Re: [RFC PATCH 0/2] x86: Fix missing core serialization on migration

From: Linus Torvalds
Date: Mon Nov 13 2017 - 12:14:49 EST


On Mon, Nov 13, 2017 at 8:56 AM, Mathieu Desnoyers
<mathieu.desnoyers@xxxxxxxxxxxx> wrote:
>
> I figured out what you're pointing to: if exec() is executed by a previously
> running thread, and there is no core serializing instruction between program
> load and return to user-space, the kernel ends up acting like a JIT, indeed.

Well, exec() is actually the least of our problems, because it will
have caused the virtual m apping to be set up too.

But we have had cases that haven't had that basically forever. Your
example of user-space doing an _unintentional_ cross-modification is
just such a case, but so is anybody doing their own code management in
user space by just reading their own executable into memory etc.

So part of the problem is that it's perfectly valid to generate code
and then just jump to it in x86 space as long as you stay on the same
CPU. And there has never been any guarantee that that you wouldn't be
migrated in between.

In _practice_, I suspect that migration events are much much too big
for this to be an issue at all. And the trigger for migration is going
to be something like a timer interrupt that causes us to reschedule in
the first place - which ends up serializing due to the iret. And even
if the rescheduling is done by one CPU just doing a "schedule()", us
doing a re-balancing of CPU's, and another CPU then picking up the
process, there's been tens of thousands of instructions, several
spinlocks, lots of cross-CPU synchronization etc going on.

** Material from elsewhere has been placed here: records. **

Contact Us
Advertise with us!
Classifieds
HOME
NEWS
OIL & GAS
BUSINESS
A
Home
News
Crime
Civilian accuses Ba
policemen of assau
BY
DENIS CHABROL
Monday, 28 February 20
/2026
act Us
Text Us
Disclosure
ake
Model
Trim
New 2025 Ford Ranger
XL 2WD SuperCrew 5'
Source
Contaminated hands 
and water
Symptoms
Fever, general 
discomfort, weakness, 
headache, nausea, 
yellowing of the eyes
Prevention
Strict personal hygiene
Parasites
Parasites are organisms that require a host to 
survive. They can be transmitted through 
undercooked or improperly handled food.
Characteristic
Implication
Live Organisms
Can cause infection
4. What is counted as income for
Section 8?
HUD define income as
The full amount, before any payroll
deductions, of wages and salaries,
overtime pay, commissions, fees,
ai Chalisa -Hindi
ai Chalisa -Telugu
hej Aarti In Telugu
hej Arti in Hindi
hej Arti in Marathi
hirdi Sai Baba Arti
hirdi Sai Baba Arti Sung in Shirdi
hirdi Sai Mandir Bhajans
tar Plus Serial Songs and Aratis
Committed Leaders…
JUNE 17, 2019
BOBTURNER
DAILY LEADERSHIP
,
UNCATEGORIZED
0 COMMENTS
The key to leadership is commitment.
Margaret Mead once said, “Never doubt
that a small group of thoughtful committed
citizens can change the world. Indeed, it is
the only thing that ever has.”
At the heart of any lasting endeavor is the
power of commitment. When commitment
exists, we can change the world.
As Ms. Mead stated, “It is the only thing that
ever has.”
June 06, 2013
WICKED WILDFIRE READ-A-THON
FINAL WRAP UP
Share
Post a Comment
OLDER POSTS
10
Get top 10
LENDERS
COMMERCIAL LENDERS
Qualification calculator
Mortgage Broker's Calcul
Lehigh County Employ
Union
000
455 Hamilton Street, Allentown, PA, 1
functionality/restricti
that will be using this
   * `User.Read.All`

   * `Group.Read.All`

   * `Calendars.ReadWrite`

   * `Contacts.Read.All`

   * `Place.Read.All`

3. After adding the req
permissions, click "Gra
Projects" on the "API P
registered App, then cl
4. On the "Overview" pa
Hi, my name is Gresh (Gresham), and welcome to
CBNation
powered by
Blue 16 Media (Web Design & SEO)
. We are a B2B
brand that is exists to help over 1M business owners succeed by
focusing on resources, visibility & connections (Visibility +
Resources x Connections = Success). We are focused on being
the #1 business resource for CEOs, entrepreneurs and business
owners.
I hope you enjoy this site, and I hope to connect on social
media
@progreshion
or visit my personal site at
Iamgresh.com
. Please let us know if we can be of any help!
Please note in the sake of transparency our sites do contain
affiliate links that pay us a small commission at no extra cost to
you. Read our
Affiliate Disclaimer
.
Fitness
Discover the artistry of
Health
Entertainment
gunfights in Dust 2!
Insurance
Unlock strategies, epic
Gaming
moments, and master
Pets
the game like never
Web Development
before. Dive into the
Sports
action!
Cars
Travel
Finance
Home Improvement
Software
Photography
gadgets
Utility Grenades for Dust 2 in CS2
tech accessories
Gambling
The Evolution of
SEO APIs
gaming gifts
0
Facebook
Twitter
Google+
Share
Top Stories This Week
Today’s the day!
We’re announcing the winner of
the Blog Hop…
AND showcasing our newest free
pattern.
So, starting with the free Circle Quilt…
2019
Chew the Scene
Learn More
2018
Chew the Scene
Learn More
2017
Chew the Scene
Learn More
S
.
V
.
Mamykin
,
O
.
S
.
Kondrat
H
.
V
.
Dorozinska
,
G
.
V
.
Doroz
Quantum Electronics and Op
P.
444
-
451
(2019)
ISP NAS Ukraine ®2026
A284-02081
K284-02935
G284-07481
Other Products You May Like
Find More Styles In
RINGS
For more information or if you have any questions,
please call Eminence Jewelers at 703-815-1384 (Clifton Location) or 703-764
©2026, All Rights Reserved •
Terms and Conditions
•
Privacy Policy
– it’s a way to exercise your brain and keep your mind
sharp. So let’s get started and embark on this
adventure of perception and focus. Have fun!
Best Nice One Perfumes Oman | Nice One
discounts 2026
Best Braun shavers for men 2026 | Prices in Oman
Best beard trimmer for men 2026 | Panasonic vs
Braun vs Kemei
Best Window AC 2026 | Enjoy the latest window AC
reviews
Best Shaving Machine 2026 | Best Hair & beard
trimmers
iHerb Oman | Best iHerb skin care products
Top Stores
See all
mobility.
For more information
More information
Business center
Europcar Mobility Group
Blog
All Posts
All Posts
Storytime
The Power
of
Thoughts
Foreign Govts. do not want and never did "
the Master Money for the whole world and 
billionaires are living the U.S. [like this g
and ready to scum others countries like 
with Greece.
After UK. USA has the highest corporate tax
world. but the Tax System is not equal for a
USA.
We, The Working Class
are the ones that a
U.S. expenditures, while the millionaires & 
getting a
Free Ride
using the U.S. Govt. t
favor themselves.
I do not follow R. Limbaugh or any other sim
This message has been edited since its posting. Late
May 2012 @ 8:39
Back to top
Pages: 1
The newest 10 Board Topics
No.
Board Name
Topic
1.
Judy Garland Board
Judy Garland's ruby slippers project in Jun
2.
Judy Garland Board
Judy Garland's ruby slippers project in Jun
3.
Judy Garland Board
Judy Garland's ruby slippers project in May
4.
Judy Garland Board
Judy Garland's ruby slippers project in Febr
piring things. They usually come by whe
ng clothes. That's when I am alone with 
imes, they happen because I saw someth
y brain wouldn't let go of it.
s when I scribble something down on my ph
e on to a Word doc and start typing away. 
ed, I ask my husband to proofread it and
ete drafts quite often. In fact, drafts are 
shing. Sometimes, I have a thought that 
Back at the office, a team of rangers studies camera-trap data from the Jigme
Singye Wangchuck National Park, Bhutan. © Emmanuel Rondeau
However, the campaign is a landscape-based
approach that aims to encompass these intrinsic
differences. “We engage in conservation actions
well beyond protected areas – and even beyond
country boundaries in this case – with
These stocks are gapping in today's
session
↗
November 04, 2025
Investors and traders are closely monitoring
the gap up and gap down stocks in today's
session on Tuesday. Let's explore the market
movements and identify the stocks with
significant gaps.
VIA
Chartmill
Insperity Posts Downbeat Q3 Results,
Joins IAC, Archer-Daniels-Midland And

I do not believe for a second that the CPU prefetching queue will be
active over those kinds of ranges and events.

So I don't really think the problem can actually occur in the first
place. I think the SDK rules are garbage.

But that's exactly why I'd actually really want to get some more real
rules from Intel and AMD. Because I think your patch is pointless, and
doesn't really fix anything in reality, but it's triggered by reading
the Intel SDK and going "in theory, this means that we would need to
do XYZ".

And when theory and practice do not match, I think (a) the theory is
bad, and (b) reality trumps theory.

In this case (b) means that I'm not super-eager to apply the patch,
and (a) means that since the theory is based on the Intel SDK, I think
we should consider the Intel SDK to be a problem, and ask for
clarification of just what the rules really are.

Linus